Tuesday, June 29, 2010

Bacon Potato Omelet

WHenever I need to get dnner on the table in a hurry, I usually turn to eggs. My family enjoys breakfast for dinner and this recipes combines bacon, hash browns and eggs for a wonderful omelet. Not only does this taste great but it is so easy to make. This omelet doesn't have to be flipped in half... you just cover it when cooking until the eggs are firm. Be sure to follow best practices when using eggs: wash hands before and after cracking the eggs, disinfect counter top after preparation and cook until the eggs are firm in the center (either shake the skillet to see if the center wiggles... it shouldn't... or insert a knife in the center.. it should come out clean).

You can easily substitute other types of frosen potatoes for the hash browns. I have used cut-up frozen french fries as well as tatot tots. Cubed or sliced ham can be substituted for the bacon.

For a different type of salad, toss together a bag of salad greens and add 2 green chopped onions, 1 cup of chow mein noodles, 1/2 cup chopped cashews or other nut and 2 tablespoons sunflower seeds. Serve with your favorite light salad dressing. This crunchy salad complements the soft texture of the omelet very well.

Orange slices or other fresh fresh round out dinner.

I hope that your family enjoys this recipe as much as mine.

Happy cooking!

Carrie

Friday, June 25, 2010

Corn-Stuffed Pork Chops

Another easy recipe that looks like you've outdone yourself yet again for the family and friends! This recipe combines a meat, stuffing, and veggies - all of which you can adapt to what your family likes.

To begin, I always line my pan first with foil so I have very little clean up after the meal. Buy slightly thicker pork chops for this recipe so making the "pockets" in the pork chops will be easy. Then, stuff the chops with what you like in the way of veggies and experiement with the variety of stuffing flavors available at the store.

I know I sound like I'm repeating myself a lot in these pork presentations, but please don't overcook the pork and make it tough and dry. Pull out the food thermometer and check the pork - take it out when it reads 160 degrees.
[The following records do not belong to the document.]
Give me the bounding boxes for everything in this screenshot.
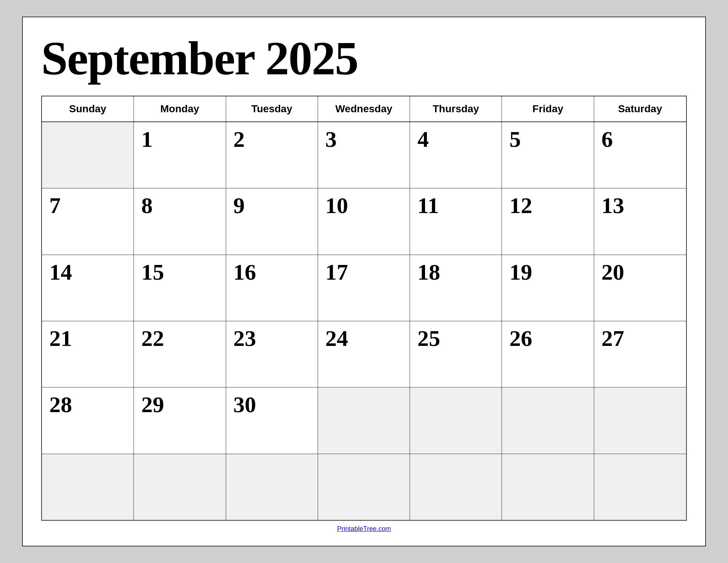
- week-row-1: 123456: [42, 122, 686, 188]
- week-row-3: 14151617181920: [42, 255, 686, 321]
- day-number: 23: [233, 327, 256, 350]
- day-number: 18: [417, 261, 440, 283]
- day-cell: 30: [226, 387, 318, 453]
- day-cell: 10: [318, 188, 410, 254]
- calendar-title: September 2025: [41, 32, 687, 85]
- day-number: 27: [602, 327, 624, 350]
- calendar-page: September 2025 SundayMondayTuesdayWednes…: [22, 17, 706, 546]
- day-header-sunday: Sunday: [42, 96, 134, 121]
- day-cell: 18: [410, 255, 502, 321]
- day-cell: 15: [134, 255, 226, 321]
- week-row-4: 21222324252627: [42, 321, 686, 387]
- day-cell: 13: [594, 188, 686, 254]
- day-number: 11: [417, 194, 439, 217]
- day-cell: 4: [410, 122, 502, 188]
- day-cell: 7: [42, 188, 134, 254]
- day-number: 16: [233, 261, 256, 283]
- day-cell: 26: [502, 321, 594, 387]
- day-number: 21: [49, 327, 72, 350]
- day-cell: [42, 122, 134, 188]
- day-cell: 17: [318, 255, 410, 321]
- day-number: 15: [141, 261, 164, 283]
- day-number: 1: [141, 128, 153, 151]
- day-cell: 27: [594, 321, 686, 387]
- day-cell: [410, 454, 502, 520]
- day-number: 17: [325, 261, 348, 283]
- day-cell: [42, 454, 134, 520]
- day-number: 10: [325, 194, 348, 217]
- day-number: 4: [417, 128, 429, 151]
- day-number: 24: [325, 327, 348, 350]
- weeks-container: 1234567891011121314151617181920212223242…: [42, 122, 686, 520]
- day-number: 8: [141, 194, 153, 217]
- day-cell: [410, 387, 502, 453]
- day-header-tuesday: Tuesday: [226, 96, 318, 121]
- day-number: 22: [141, 327, 164, 350]
- day-cell: 6: [594, 122, 686, 188]
- day-number: 20: [602, 261, 624, 283]
- day-number: 6: [602, 128, 613, 151]
- day-number: 5: [509, 128, 521, 151]
- week-row-6: [42, 454, 686, 520]
- day-cell: 9: [226, 188, 318, 254]
- day-cell: 2: [226, 122, 318, 188]
- day-cell: [502, 387, 594, 453]
- day-cell: 14: [42, 255, 134, 321]
- calendar-grid: SundayMondayTuesdayWednesdayThursdayFrid…: [41, 96, 687, 521]
- week-row-2: 78910111213: [42, 188, 686, 255]
- day-cell: 11: [410, 188, 502, 254]
- day-number: 30: [233, 393, 256, 416]
- day-header-wednesday: Wednesday: [318, 96, 410, 121]
- day-number: 26: [509, 327, 532, 350]
- day-header-friday: Friday: [502, 96, 594, 121]
- day-cell: 19: [502, 255, 594, 321]
- day-number: 29: [141, 393, 164, 416]
- day-cell: 8: [134, 188, 226, 254]
- day-header-thursday: Thursday: [410, 96, 502, 121]
- day-cell: 21: [42, 321, 134, 387]
- day-cell: 23: [226, 321, 318, 387]
- day-cell: [502, 454, 594, 520]
- day-cell: 29: [134, 387, 226, 453]
- day-header-saturday: Saturday: [594, 96, 686, 121]
- day-number: 13: [602, 194, 624, 217]
- day-cell: 24: [318, 321, 410, 387]
- day-cell: [318, 454, 410, 520]
- day-number: 14: [49, 261, 72, 283]
- day-number: 7: [49, 194, 61, 217]
- day-header-monday: Monday: [134, 96, 226, 121]
- footer: PrintableTree.com: [41, 521, 687, 535]
- day-number: 9: [233, 194, 245, 217]
- day-cell: [594, 454, 686, 520]
- day-number: 12: [509, 194, 532, 217]
- day-cell: [594, 387, 686, 453]
- day-cell: 16: [226, 255, 318, 321]
- day-cell: 22: [134, 321, 226, 387]
- day-number: 2: [233, 128, 245, 151]
- day-cell: 25: [410, 321, 502, 387]
- day-number: 25: [417, 327, 440, 350]
- day-cell: 3: [318, 122, 410, 188]
- day-cell: 12: [502, 188, 594, 254]
- day-cell: 5: [502, 122, 594, 188]
- week-row-5: 282930: [42, 387, 686, 454]
- day-cell: [318, 387, 410, 453]
- day-headers: SundayMondayTuesdayWednesdayThursdayFrid…: [42, 96, 686, 122]
- day-number: 19: [509, 261, 532, 283]
- day-cell: [226, 454, 318, 520]
- day-cell: 1: [134, 122, 226, 188]
- day-cell: 28: [42, 387, 134, 453]
- day-cell: [134, 454, 226, 520]
- footer-link[interactable]: PrintableTree.com: [337, 525, 391, 532]
- day-number: 3: [325, 128, 337, 151]
- day-cell: 20: [594, 255, 686, 321]
- day-number: 28: [49, 393, 72, 416]
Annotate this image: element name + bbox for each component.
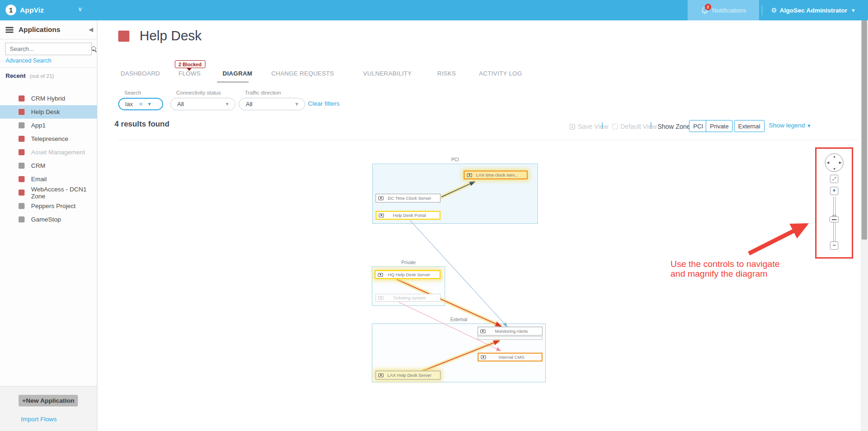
user-menu[interactable]: ⚙ AlgoSec Administrator ▼ (771, 0, 855, 20)
sidebar-divider (0, 67, 97, 68)
fit-to-screen-button[interactable]: ⤢ (830, 175, 838, 183)
topbar-divider (762, 5, 762, 15)
tab-change-requests[interactable]: CHANGE REQUESTS (271, 70, 334, 77)
pan-down-icon[interactable]: ▼ (833, 167, 836, 171)
chip-dropdown-caret-icon[interactable]: ▼ (147, 101, 152, 107)
clear-chip-icon[interactable]: × (139, 101, 143, 108)
node-internal-cms[interactable]: Internal CMS (478, 353, 542, 361)
dropdown-caret-icon: ▼ (225, 101, 230, 107)
node-lax-help-desk-server[interactable]: LAX Help Desk Server (376, 371, 440, 380)
page-scrollbar[interactable] (861, 20, 868, 431)
recent-header: Recent (out of 21) (6, 72, 54, 79)
connectivity-value: All (177, 101, 184, 108)
app-color-icon (19, 203, 25, 209)
brand-name: AppViz (20, 6, 44, 14)
server-icon (481, 355, 486, 359)
dropdown-caret-icon: ▼ (294, 101, 299, 107)
zone-private-label: Private (372, 260, 445, 265)
appviz-page: 1 AppViz ∨ 2 Notifications ⚙ AlgoSec Adm… (0, 0, 868, 431)
traffic-direction-dropdown[interactable]: All ▼ (239, 98, 305, 110)
recent-label: Recent (6, 72, 26, 79)
sidebar-item-asset-management[interactable]: Asset Management (0, 146, 97, 159)
sidebar-item-crm[interactable]: CRM (0, 159, 97, 172)
show-legend-link[interactable]: Show legend ▼ (769, 122, 811, 129)
search-filter-chip[interactable]: lax × ▼ (118, 98, 163, 110)
server-icon (378, 196, 383, 200)
notification-count-badge: 2 (705, 4, 711, 10)
sidebar-item-peppers-project[interactable]: Peppers Project (0, 199, 97, 213)
legend-caret-icon: ▼ (807, 123, 811, 128)
zone-button-external[interactable]: External (734, 120, 765, 132)
sidebar-title: Applications (19, 25, 60, 33)
tab-risks[interactable]: RISKS (437, 70, 456, 77)
app-color-icon (19, 190, 25, 196)
app-color-icon (19, 136, 25, 142)
zone-button-pci[interactable]: PCI (689, 120, 708, 132)
zoom-out-button[interactable]: − (830, 241, 838, 250)
advanced-search-link[interactable]: Advanced Search (6, 57, 51, 64)
menu-icon[interactable] (6, 27, 13, 33)
tab-flows[interactable]: FLOWS (179, 70, 201, 77)
sidebar-item-webaccess[interactable]: WebAccess - DCN1 Zone (0, 186, 97, 199)
node-monitoring-alerts[interactable]: Monitoring Alerts (478, 327, 542, 336)
node-dc-time-clock-server[interactable]: DC Time Clock Server (376, 194, 440, 203)
traffic-value: All (246, 101, 252, 108)
node-monitoring-alerts-stack (478, 336, 542, 340)
sidebar-item-crm-hybrid[interactable]: CRM Hybrid (0, 92, 97, 105)
app-logo[interactable]: 1 AppViz (6, 5, 44, 15)
application-color-icon (118, 31, 129, 42)
node-lax-time-clock-server[interactable]: LAX time clock serv... (464, 171, 528, 179)
zone-pci-label: PCI (373, 157, 537, 162)
user-chevron-down-icon: ▼ (851, 8, 855, 13)
flows-blocked-badge: 2 Blocked (175, 60, 205, 68)
sidebar-search-box[interactable]: ▾ (5, 43, 92, 55)
tab-diagram[interactable]: DIAGRAM (223, 70, 252, 77)
pan-control[interactable]: ▲ ▼ ◀ ▶ (825, 153, 843, 172)
node-help-desk-portal[interactable]: Help Desk Portal (376, 211, 440, 220)
pan-up-icon[interactable]: ▲ (833, 155, 836, 158)
zoom-slider-handle[interactable] (830, 216, 839, 222)
notifications-button[interactable]: 2 Notifications (688, 0, 759, 20)
pan-right-icon[interactable]: ▶ (839, 161, 842, 165)
sidebar-collapse-icon[interactable]: ◀ (89, 26, 93, 33)
server-icon (379, 214, 384, 217)
sidebar-item-help-desk[interactable]: Help Desk (0, 105, 97, 119)
section-divider (118, 140, 858, 140)
brand-chevron-down-icon[interactable]: ∨ (78, 6, 83, 13)
app-color-icon (19, 163, 25, 169)
zone-external-label: External (372, 317, 545, 322)
tab-activity-log[interactable]: ACTIVITY LOG (479, 70, 522, 77)
server-icon (467, 173, 472, 177)
server-icon (378, 374, 383, 377)
active-tab-underline (217, 81, 249, 83)
sidebar-item-gamestop[interactable]: GameStop (0, 213, 97, 226)
import-flows-link[interactable]: Import Flows (21, 416, 57, 423)
top-bar: 1 AppViz ∨ 2 Notifications ⚙ AlgoSec Adm… (0, 0, 868, 20)
clear-filters-link[interactable]: Clear filters (308, 100, 339, 107)
sidebar-item-telepresence[interactable]: Telepresence (0, 132, 97, 146)
filter-traffic-label: Traffic direction (245, 90, 281, 95)
node-hq-help-desk-server[interactable]: HQ Help Desk Server (375, 270, 440, 279)
node-ticketing-system[interactable]: Ticketing system (376, 294, 440, 302)
tab-dashboard[interactable]: DASHBOARD (121, 70, 160, 77)
sidebar-header: Applications ◀ (0, 20, 97, 39)
zoom-in-button[interactable]: + (830, 187, 838, 195)
gear-icon: ⚙ (771, 6, 777, 14)
app-color-icon (19, 122, 25, 128)
pan-left-icon[interactable]: ◀ (827, 161, 829, 165)
recent-applications-list: CRM Hybrid Help Desk App1 Telepresence A… (0, 92, 97, 226)
zone-button-private[interactable]: Private (706, 120, 733, 132)
connectivity-status-dropdown[interactable]: All ▼ (170, 98, 236, 110)
toolbar-divider: | (601, 121, 603, 129)
page-title: Help Desk (140, 28, 202, 44)
sidebar-search-input[interactable] (6, 45, 91, 52)
sidebar-item-app1[interactable]: App1 (0, 119, 97, 132)
new-application-button[interactable]: +New Application (19, 395, 78, 406)
scrollbar-thumb[interactable] (862, 20, 867, 240)
sidebar-footer: +New Application Import Flows (0, 386, 97, 431)
tab-vulnerability[interactable]: VULNERABILITY (363, 70, 412, 77)
app-color-icon (19, 109, 25, 115)
search-chip-value: lax (125, 101, 133, 108)
annotation-text: Use the controls to navigate and magnify… (670, 259, 780, 279)
sidebar-item-email[interactable]: Email (0, 172, 97, 186)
Each oven is different and times are never as accurate as the trusty thermometer.

Finally, garnishing is an important part of meal preparation. No matter how good food tastes, if it doesn't look good people are hesitant to try it! So, garnish these pork chops with paprika, parsley, pimentoes, etc.

I hope you have fun with this recipe - let me know how your family likes it!

Donna

Friday, June 18, 2010

Easy Chicken Pot Pie

I absolutely love chicken pot pie and making this one is so easy but still maintains that great homemade flavor. You can substitute any vegetables that you and your family like for the ones that I have used. Remember to use up any leftover vegetables from your fridge in this simple recipe.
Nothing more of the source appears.